───── Exercise input

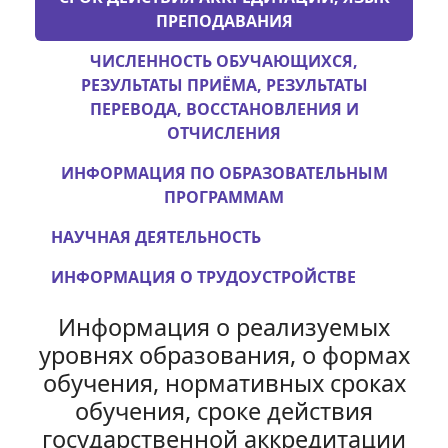
ПРЕПОДАВАНИЯ
ЧИСЛЕННОСТЬ ОБУЧАЮЩИХСЯ,
РЕЗУЛЬТАТЫ ПРИЁМА, РЕЗУЛЬТАТЫ
ПЕРЕВОДА, ВОССТАНОВЛЕНИЯ И
ОТЧИСЛЕНИЯ
ИНФОРМАЦИЯ ПО ОБРАЗОВАТЕЛЬНЫМ
ПРОГРАММАМ
НАУЧНАЯ ДЕЯТЕЛЬНОСТЬ
ИНФОРМАЦИЯ О ТРУДОУСТРОЙСТВЕ
Информация о реализуемых
уровнях образования, о формах
обучения, нормативных сроках
обучения, сроке действия
государственной аккредитации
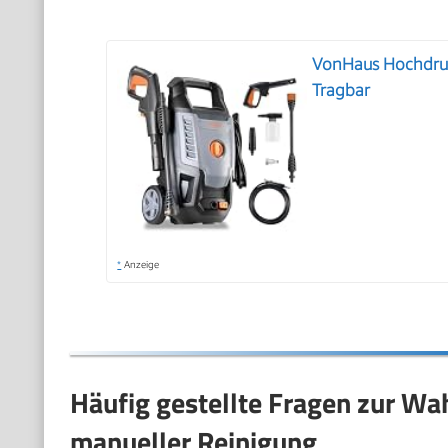
VonHaus Hochdruc
Tragbar
*
Anzeige
Häufig gestellte Fragen zur Wa
manueller Reinigung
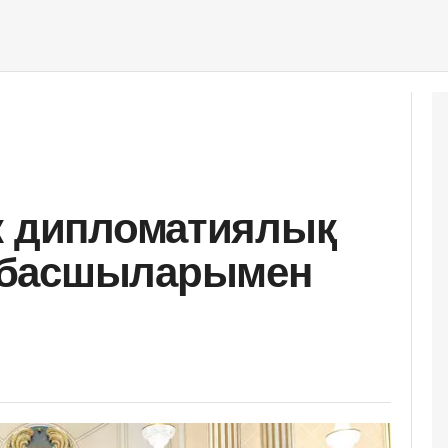
к дипломатиялық
 басшыларымен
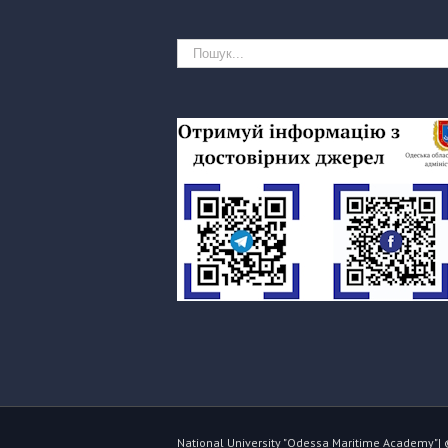
National University "Odessa Maritime Academy"| 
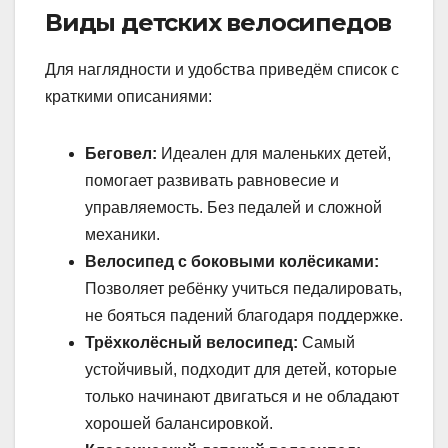
Виды детских велосипедов
Для наглядности и удобства приведём список с
краткими описаниями:
Беговел:
Идеален для маленьких детей,
помогает развивать равновесие и
управляемость. Без педалей и сложной
механики.
Велосипед с боковыми колёсиками:
Позволяет ребёнку учиться педалировать,
не бояться падений благодаря поддержке.
Трёхколёсный велосипед:
Самый
устойчивый, подходит для детей, которые
только начинают двигаться и не обладают
хорошей балансировкой.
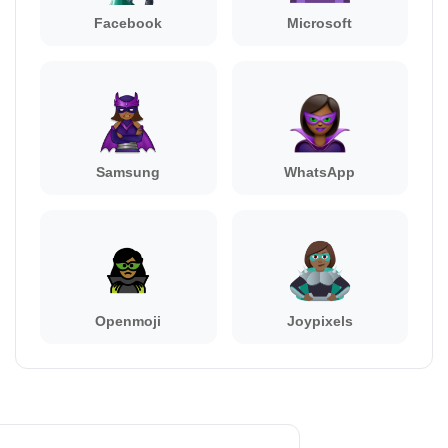
Facebook
Microsoft
Samsung
WhatsApp
Openmoji
Joypixels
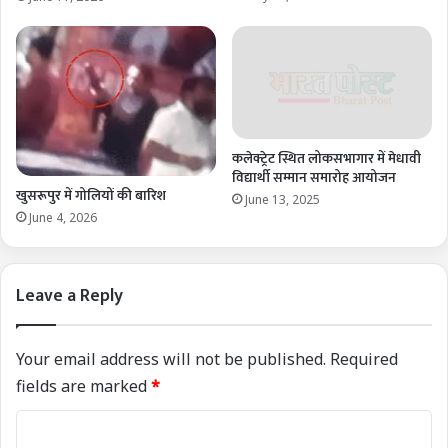
कलेक्ट्रेट स्थित लोकसभागार में मेधावी
विद्यार्थी सम्मान समारोह आयोजन
खुसरूपुर में गोलियों की बारिश
June 13, 2025
June 4, 2026
Leave a Reply
Your email address will not be published.
Required
fields are marked
*
C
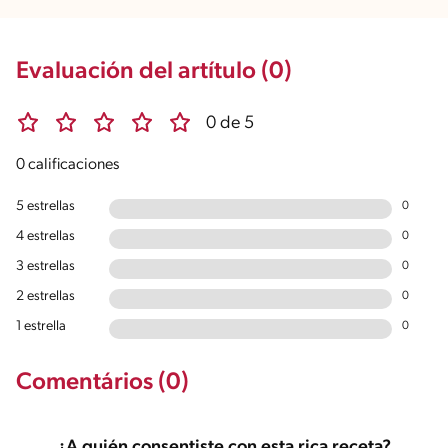
Evaluación del artítulo (0)
0 de 5
0 calificaciones
5 estrellas
0
4 estrellas
0
3 estrellas
0
2 estrellas
0
1 estrella
0
Comentários (0)
¿A quién consentiste con esta rica receta?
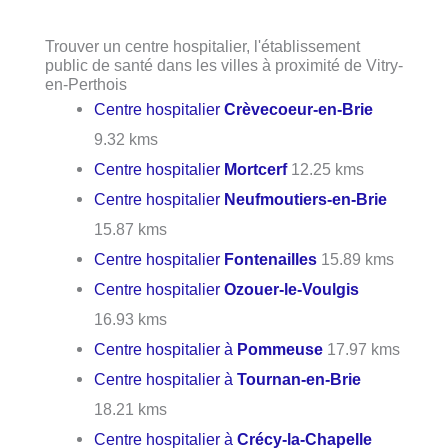
Trouver un centre hospitalier, l'établissement
public de santé dans les villes à proximité de Vitry-
en-Perthois
Centre hospitalier
Crèvecoeur-en-Brie
9.32 kms
Centre hospitalier
Mortcerf
12.25 kms
Centre hospitalier
Neufmoutiers-en-Brie
15.87 kms
Centre hospitalier
Fontenailles
15.89 kms
Centre hospitalier
Ozouer-le-Voulgis
16.93 kms
Centre hospitalier à
Pommeuse
17.97 kms
Centre hospitalier à
Tournan-en-Brie
18.21 kms
Centre hospitalier à
Crécy-la-Chapelle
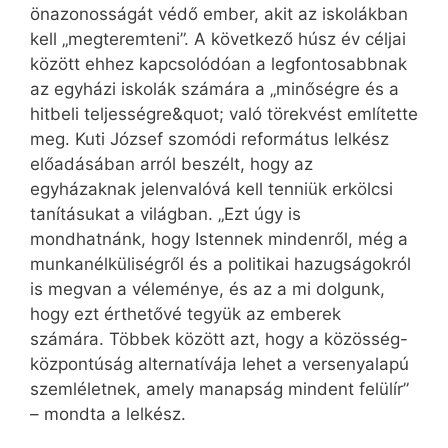
önazonosságát védő ember, akit az iskolákban
kell „megteremteni”. A következő húsz év céljai
között ehhez kapcsolódóan a legfontosabbnak
az egyházi iskolák számára a „minőségre és a
hitbeli teljességre&quot; való törekvést említette
meg. Kuti József szomódi református lelkész
előadásában arról beszélt, hogy az
egyházaknak jelenvalóvá kell tenniük erkölcsi
tanításukat a világban. „Ezt úgy is
mondhatnánk, hogy Istennek mindenről, még a
munkanélküliségről és a politikai hazugságokról
is megvan a véleménye, és az a mi dolgunk,
hogy ezt érthetővé tegyük az emberek
számára. Többek között azt, hogy a közösség-
központúság alternatívája lehet a versenyalapú
szemléletnek, amely manapság mindent felülír”
– mondta a lelkész.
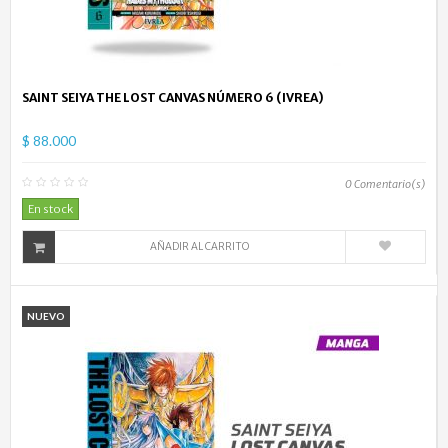
SAINT SEIYA THE LOST CANVAS NÚMERO 6 (IVREA)
$ 88.000
0
Comentario(s)
En stock
AÑADIR AL CARRITO
NUEVO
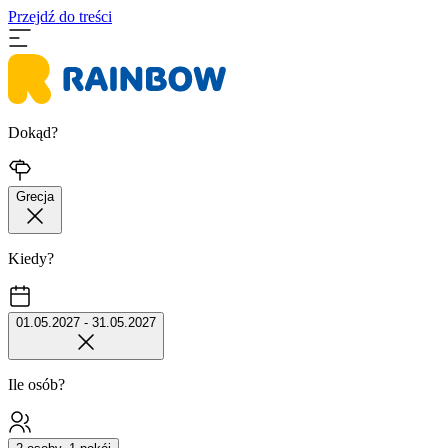
Przejdź do treści
Dokąd?
Grecja
Kiedy?
01.05.2027 - 31.05.2027
Ile osób?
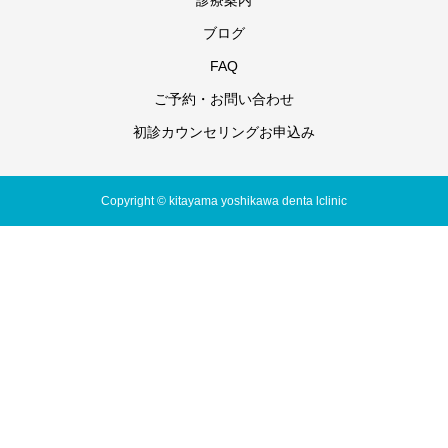
診療案内
ブログ
FAQ
ご予約・お問い合わせ
初診カウンセリングお申込み
Copyright © kitayama yoshikawa denta lclinic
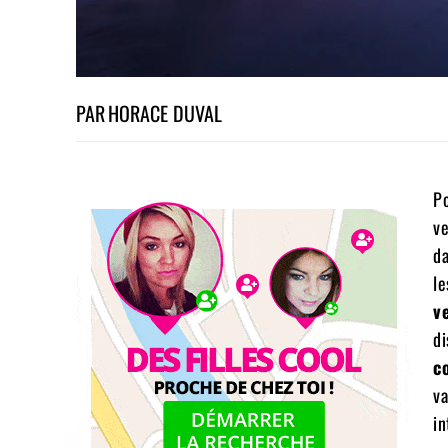
PAR
HORACE DUVAL
Po
ve
da
le
v
di
c
va
in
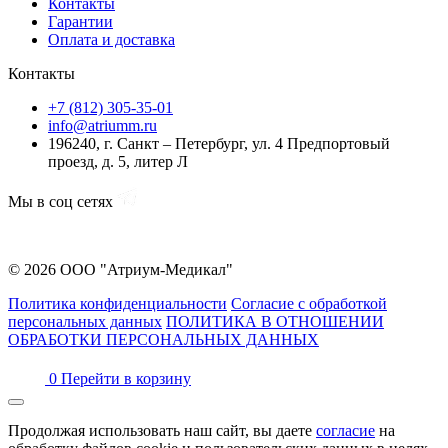
Контакты
Гарантии
Оплата и доставка
Контакты
+7 (812) 305-35-01
info@atriumm.ru
196240, г. Санкт – Петербург, ул. 4 Предпортовый
проезд, д. 5, литер Л
Мы в соц сетях
© 2026 ООО "Атриум-Медикал"
Политика конфиденциальности
Согласие с обработкой
персональных данных
ПОЛИТИКА В ОТНОШЕНИИ
ОБРАБОТКИ ПЕРСОНАЛЬНЫХ ДАННЫХ
0
Перейти в корзину
Продолжая использовать наш сайт, вы даете
согласие
на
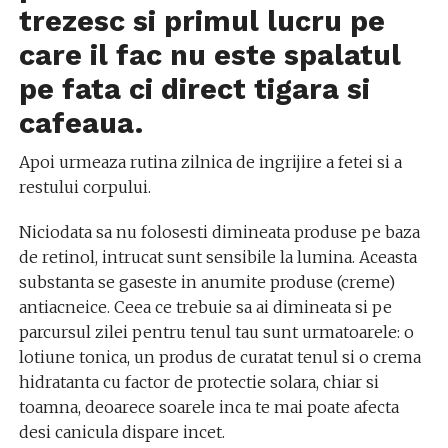
trezesc si primul lucru pe
care il fac nu este spalatul
pe fata ci direct tigara si
cafeaua.
Apoi urmeaza rutina zilnica de ingrijire a fetei si a
restului corpului.
Niciodata sa nu folosesti dimineata produse pe baza
de retinol, intrucat sunt sensibile la lumina. Aceasta
substanta se gaseste in anumite produse (creme)
antiacneice. Ceea ce trebuie sa ai dimineata si pe
parcursul zilei pentru tenul tau sunt urmatoarele: o
lotiune tonica, un produs de curatat tenul si o crema
hidratanta cu factor de protectie solara, chiar si
toamna, deoarece soarele inca te mai poate afecta
desi canicula dispare incet.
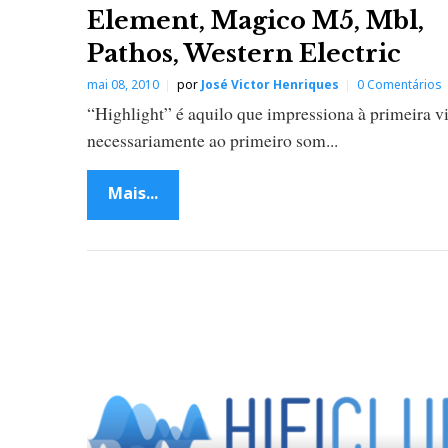
Element, Magico M5, Mbl,
Pathos, Western Electric
mai 08, 2010
por
José Victor Henriques
0 Comentários
“Highlight” é aquilo que impressiona à primeira v
necessariamente ao primeiro som...
Mais...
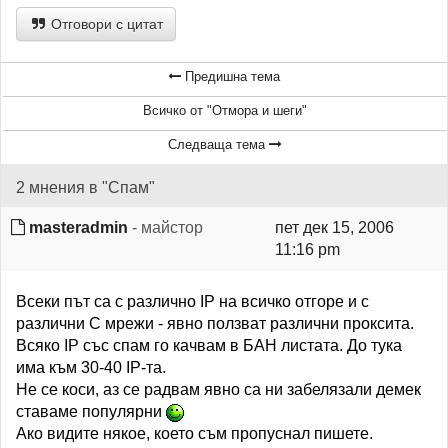
Отговори с цитат
Предишна тема
Всичко от "Отмора и шеги"
Следваща тема
2 мнения в "Спам"
masteradmin
- майстор
пет дек 15, 2006
11:16 pm
Всеки път са с различно IP на всичко отгоре и с
различни C мрежи - явно ползват различни проксита.
Всяко IP със спам го качвам в БАН листата. До тука
има към 30-40 IP-та.
Не се коси, аз се радвам явно са ни забелязали демек
ставаме популярни
Ако видите някое, което съм пропуснал пишете.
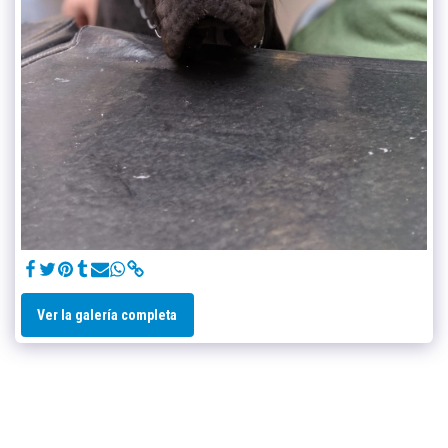
Ver la galería completa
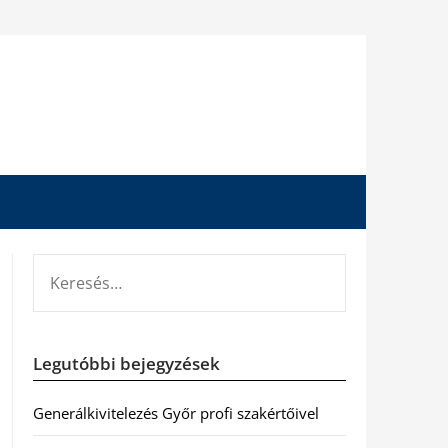
KERESÉS:
Legutóbbi bejegyzések
Generálkivitelezés Győr profi szakértőivel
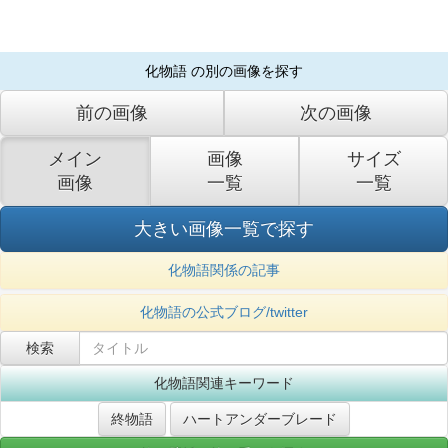
化物語 の別の画像を探す
前の画像
次の画像
メイン
画像
サイズ
画像
一覧
一覧
大きい画像一覧で探す
化物語関係の記事
化物語の公式ブログ/twitter
化物語関連キーワード
終物語
ハートアンダーブレード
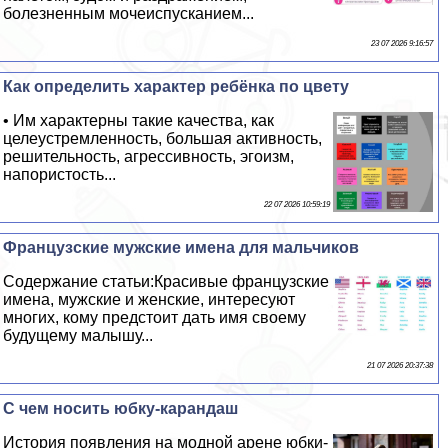
болезненным мочеиспусканием...
23 07 2026 9:16:57
Как определить хаpaктер ребёнка по цвету
• Им хаpaктерны такие качества, как
целеустремленность, большая активность,
решительность, агрессивность, эгоизм,
напористость...
22 07 2026 10:59:19
Французские мужские имена для мальчиков
Содержание статьи:Красивые французские
имена, мужские и женские, интересуют
многих, кому предстоит дать имя своему
будущему малышу...
21 07 2026 20:37:38
С чем носить юбку-карандаш
История появления на модной арене юбки-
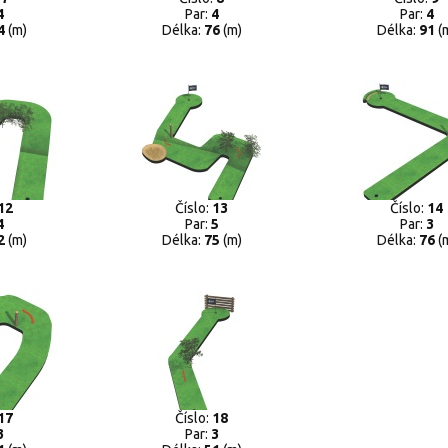
4
Par:
4
Par:
4
4
(m)
Délka:
76
(m)
Délka:
91
(
12
Číslo:
13
Číslo:
14
4
Par:
5
Par:
3
2
(m)
Délka:
75
(m)
Délka:
76
(
17
Číslo:
18
3
Par:
3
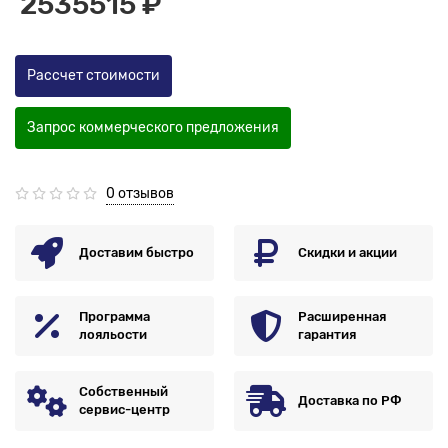
2535515 ₽
Рассчет стоимости
Запрос коммерческого предложения
0 отзывов
Доставим быстро
Скидки и акции
Программа
Расширенная
лояльости
гарантия
Собственный
Доставка по РФ
сервис-центр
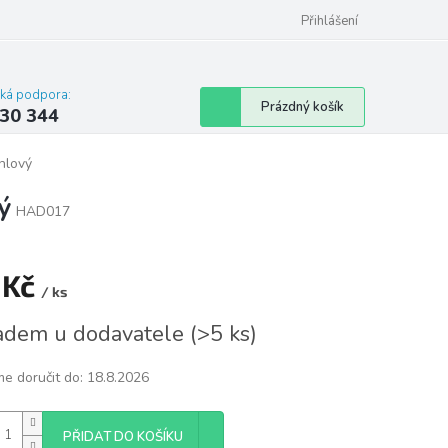
omu nebo bytu
Přihlášení
cká podpora:
Nákupní
Prázdný košík
30 344
košík
hlový
ý
HAD017
 Kč
/ ks
á
adem u dodavatele
(
>5 ks
)
e doručit do:
18.8.2026
PŘIDAT DO KOŠÍKU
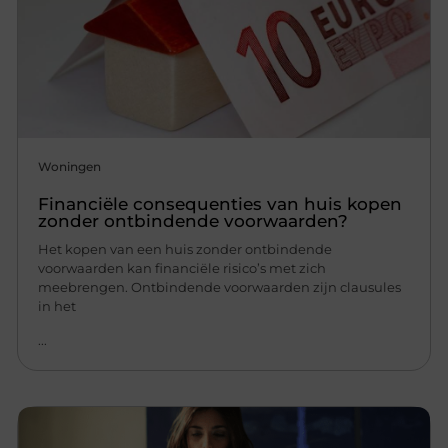
Woningen
Financiële consequenties van huis kopen
zonder ontbindende voorwaarden?
Het kopen van een huis zonder ontbindende
voorwaarden kan financiële risico’s met zich
meebrengen. Ontbindende voorwaarden zijn clausules
in het
...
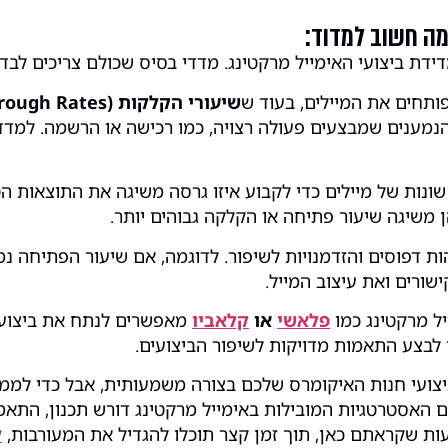
מה חשוב למדוד:
ת ביצועי האימייל מרקטינג. מדדי בסיס שכולם צריכים לבדו
ותחים את המיילים, בעוד ש
שיעורי הקלקות (Click-Through Rates)
הנמענים שמבצעים פעולה רצויה, כמו רכישה או הרשמה. למ
בין גרסאות שונות של מיילים כדי לקבוע איזו גרסה משיגה את התוצא
ן משיגה שיעור פתיחה או הקלקה גבוהים יותר.
 דפוסים והזדמנויות לשיפור. לדוגמה, אם שיעור הפתיחה נמו
שורים ואת עיצוב המייל.
ל מרקטינג כמו
פלאשי
או
קלאביו
מאפשרים לנתח את ביצועי 
לבצע התאמות מדויקות לשיפור הביצועים.
ביצועי חנות האיקומרס שלכם בצורה משמעותית, אבל כדי למ
 האסטרטגיות המובילות באימייל מרקטינג דורש תכנון, התאמה
עות שקראתם כאן, תוך זמן קצר תוכלו להגדיל את המעורבות,
ל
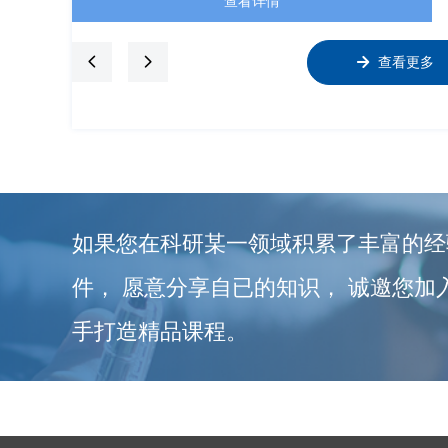
查看详情
넳
넲
녒
查看更多
如果您在科研某一领域积累了丰富的经
件， 愿意分享自已的知识， 诚邀您加
手打造精品课程。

──────────

▶ _Assignment_: If a line in the listing holds the word "hogy", copy it out.

▶ _Answer for this exercise_:
előadásában arról beszélt, hogy az
mondhatnánk, hogy Istennek mindenről, még a
hogy ezt érthetővé tegyük az emberek
számára. Többek között azt, hogy a közösség-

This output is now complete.